I'd met Nelson Mandela numerous times as a young reporter, when he was president. He chided me at one such encounter, telling me at a press conference that I was too pretty and too young to ask the King of Lesotho Letsie III awkward questions about South Africa's embarrassing military excursion there. Mandela had requested at the start of the briefing that we pose questions to him rather than the monarch, who was visibly upset about South Africa's military misadventures. Ever the strategist and diplomat, it was clear that whatever the king said would upset any delicate detente Madiba was trying to negotiate.

Ten years had passed since that encounter, but I jumped at an opportunity I thought would mean the world to my five-year-old son. My hope was that he would reflect on this seminal moment in his later years and that it would inspire him to live by the ideals of so towering a leader.

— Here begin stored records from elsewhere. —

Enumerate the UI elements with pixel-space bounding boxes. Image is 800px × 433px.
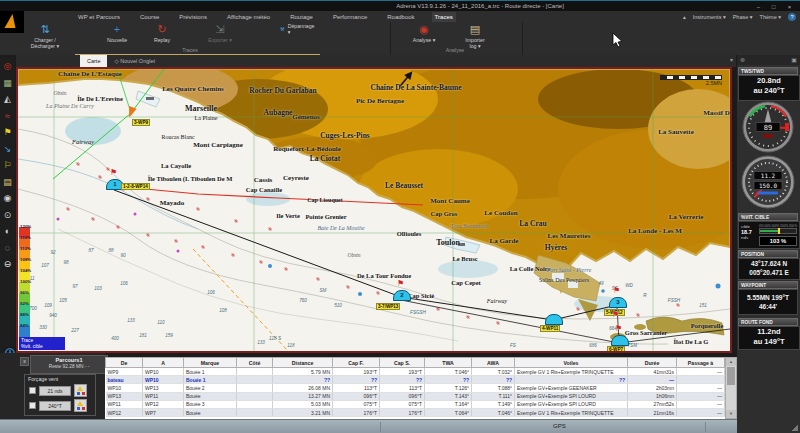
depth-sounding: 106 (120, 281, 128, 286)
ribbon-tab-roadbook[interactable]: Roadbook (384, 12, 417, 22)
waypoints-icon[interactable]: ⚑ (3, 127, 11, 137)
wind-speed-picker-button[interactable] (74, 384, 87, 397)
help-icon[interactable]: ? (788, 13, 796, 21)
depth-sounding: R (643, 293, 646, 298)
nautical-chart[interactable]: Chaîne De L'EstaqueLes Quatre CheminsRoc… (16, 67, 732, 353)
ribbon-tab-affichage-me-te-o[interactable]: Affichage météo (224, 12, 273, 22)
notes-icon[interactable]: ▤ (3, 177, 12, 187)
map-label: Le Brusc (452, 255, 477, 262)
route-icon[interactable]: ↘ (4, 144, 12, 154)
minimize-button[interactable]: – (752, 3, 765, 11)
column-header-voiles[interactable]: Voiles (515, 358, 628, 368)
depth-sounding: 105 (59, 298, 67, 303)
depth-sounding: 108 (219, 308, 227, 313)
table-row[interactable]: WP13WP11Bouée13.27 MN096°T096°TT.143°T.1… (106, 392, 725, 400)
parcours-close-button[interactable]: x (20, 357, 29, 366)
wind-dir-picker-button[interactable] (74, 399, 87, 412)
close-button[interactable]: × (783, 3, 796, 11)
column-header-distance[interactable]: Distance (273, 358, 333, 368)
menu-phase[interactable]: Phase ▾ (733, 14, 753, 20)
collapse-ribbon-icon[interactable]: ▴ (683, 14, 686, 20)
map-label: Gros Sarranier (625, 329, 667, 336)
wind-speed-field[interactable]: 21 nds (39, 386, 71, 396)
maximize-button[interactable]: □ (767, 3, 780, 11)
table-row[interactable]: WP10WP13Bouée 226.08 MN113°T113°TT.126°T… (106, 384, 725, 392)
ribbon-tab-routage[interactable]: Routage (287, 12, 316, 22)
depannage-button[interactable]: ⚒Dépannage ▾ (280, 23, 314, 35)
map-label: Ollioules (397, 230, 422, 237)
sidebar-gear-icon[interactable]: ⊛ (740, 56, 745, 63)
parcours-remaining: Reste 92.28 MN - - (31, 364, 107, 370)
selection-icon[interactable]: ◌ (5, 243, 10, 253)
table-row[interactable]: WP9WP10Bouée 15.79 MN193°T193°TT.046°T.0… (106, 368, 725, 376)
table-row[interactable]: bateauWP10Bouée 1????????????— (106, 376, 725, 384)
waypoint-eta: 46:44' (739, 302, 797, 311)
tws-value: 20.8nd (739, 76, 799, 86)
waypoint-marker[interactable]: 3 (609, 297, 627, 308)
lifebuoy-icon[interactable]: ◎ (4, 61, 12, 71)
waypoint-marker[interactable]: 2 (393, 290, 411, 301)
map-label: Mont Caume (430, 197, 469, 205)
marks-icon[interactable]: ⚐ (3, 160, 11, 170)
depth-sounding: FSGSH (410, 310, 426, 315)
scroll-thumb[interactable] (727, 367, 735, 385)
column-header-twa[interactable]: TWA (425, 358, 472, 368)
left-toolbar: ◎▦◭≈⚑↘⚐▤◉⊙◐◌⊖ (0, 57, 15, 361)
zoom-out-icon[interactable]: ⊖ (4, 259, 12, 269)
wind-dir-checkbox[interactable] (29, 402, 36, 409)
map-label: Salins Des Pesquiers (539, 277, 589, 283)
column-header-co-te[interactable]: Côté (237, 358, 273, 368)
resize-grip[interactable] (792, 425, 798, 431)
wind-speed-checkbox[interactable] (29, 387, 36, 394)
column-header-a[interactable]: A (143, 358, 184, 368)
chart-icon[interactable]: ▦ (3, 78, 12, 88)
menu-instruments[interactable]: Instruments ▾ (693, 14, 726, 20)
column-header-passage-a[interactable]: Passage à (677, 358, 725, 368)
trace-icon[interactable]: ≈ (5, 111, 10, 121)
waypoint-marker[interactable] (611, 335, 629, 346)
tab-nouvel-onglet[interactable]: ◇ Nouvel Onglet (107, 55, 162, 67)
map-label: Île Tiboulen (L Tiboulen De M (148, 175, 233, 182)
column-header-de[interactable]: De (106, 358, 143, 368)
column-header-dure-e[interactable]: Durée (628, 358, 677, 368)
scroll-up-icon[interactable]: ▲ (726, 358, 736, 366)
table-row[interactable]: WP12WP7Bouée3.21 MN176°T176°TT.064°T.046… (106, 408, 725, 416)
exporter-icon: ⇲ (215, 22, 224, 37)
map-label: Ile Verte (276, 212, 300, 219)
waypoint-marker[interactable] (545, 314, 563, 325)
gps-status: GPS (553, 423, 566, 429)
depth-sounding: 181 (139, 333, 147, 338)
map-tab-bar: Carte ◇ Nouvel Onglet ▾ (16, 55, 736, 67)
zoom-marks-icon[interactable]: ⊙ (4, 210, 12, 220)
performance-icon[interactable]: ◭ (4, 94, 11, 104)
ribbon-tab-course[interactable]: Course (137, 12, 162, 22)
column-header-marque[interactable]: Marque (184, 358, 237, 368)
map-options-caret-icon[interactable]: ▾ (730, 56, 733, 63)
ribbon-tab-traces[interactable]: Traces (432, 12, 456, 22)
column-header-cap-s[interactable]: Cap S. (380, 358, 425, 368)
column-header-awa[interactable]: AWA (472, 358, 515, 368)
map-label: Île De L'Erevine (77, 95, 123, 102)
column-header-cap-f[interactable]: Cap F. (333, 358, 380, 368)
wind-dir-field[interactable]: 240°T (39, 401, 71, 411)
map-label: Toulon (436, 238, 460, 247)
table-scrollbar[interactable]: ▲ ▼ (725, 357, 737, 419)
ribbon-tab-pre-visions[interactable]: Prévisions (176, 12, 210, 22)
depth-sounding: SM (320, 288, 327, 293)
waypoint-label: 6-WP7 (607, 346, 625, 353)
tab-carte[interactable]: Carte (80, 55, 107, 67)
map-label: Gémenos (292, 113, 320, 121)
route-table[interactable]: DeAMarqueCôtéDistanceCap F.Cap S.TWAAWAV… (105, 357, 725, 419)
menu-the-me[interactable]: Thème ▾ (760, 14, 781, 20)
scale-bar: 2.5MN (660, 75, 722, 86)
waypoint-flag-icon: ⚑ (612, 311, 619, 319)
ribbon-tab-wp-et-parcours[interactable]: WP et Parcours (75, 12, 123, 22)
zoom-select-icon[interactable]: ◐ (5, 226, 10, 236)
depth-sounding: 686 (589, 343, 597, 348)
charger-decharger-button[interactable]: ⇅Charger /Décharger ▾ (18, 22, 72, 54)
table-row[interactable]: WP11WP12Bouée 35.03 MN075°T075°TT.164°T.… (106, 400, 725, 408)
zoom-waypoint-icon[interactable]: ◉ (4, 193, 12, 203)
scroll-down-icon[interactable]: ▼ (726, 410, 736, 418)
sidebar-pin-icon[interactable]: ▣ (791, 56, 797, 63)
ribbon-tab-performance[interactable]: Performance (330, 12, 370, 22)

When morning came, I told my son that he would meet Mandela and that he was an incredibly lucky little boy. At the time he only knew of him as the "Tatomkhulu who was once our president". I tried to explain as best one can to a five-year-old that he was much more than that, and encouraged him to be confident and not shy should Mandela speak to him.

The room was full of spruced up and tittering Rhodes scholars who were equally excited to meet their benefactor and hero. We were asked to stand in the front row so Madiba could see my son. We need not have worried because he walked into the room, took one look at my little boy and his face lit up and he smiled with all his teeth. I started crying. He broke all protocol and shook off his security detail and made a beeline for him. His booming, warm voice filled the room, "Hello young man, how are you?"

"I'm fine, thanks sir. How are you?" the little tyke responded.

"What is your name?" And he gave it in a loud, confident, assured voice beyond his years, just as we had rehearsed. Madiba recognised his surname and told him he must be from Butterworth. "I went to school with a Bikitsha chap". He went on, by which time my little one was at a loss as to what to say. Through bleary eyes, I nodded in agreement, that that chap was indeed my grandfather. Mandela shook hands with my son, smiling all the while, and then made his way back to the podium. The rest of the event went by in a blur.

Every now and again, my son asks me to take out the photographs from that day and tell him this story. He is immensely proud of that encounter. And I hope it will always be a reminder to him of the man's humility, kindness, patience and leadership. Enkosi Tata.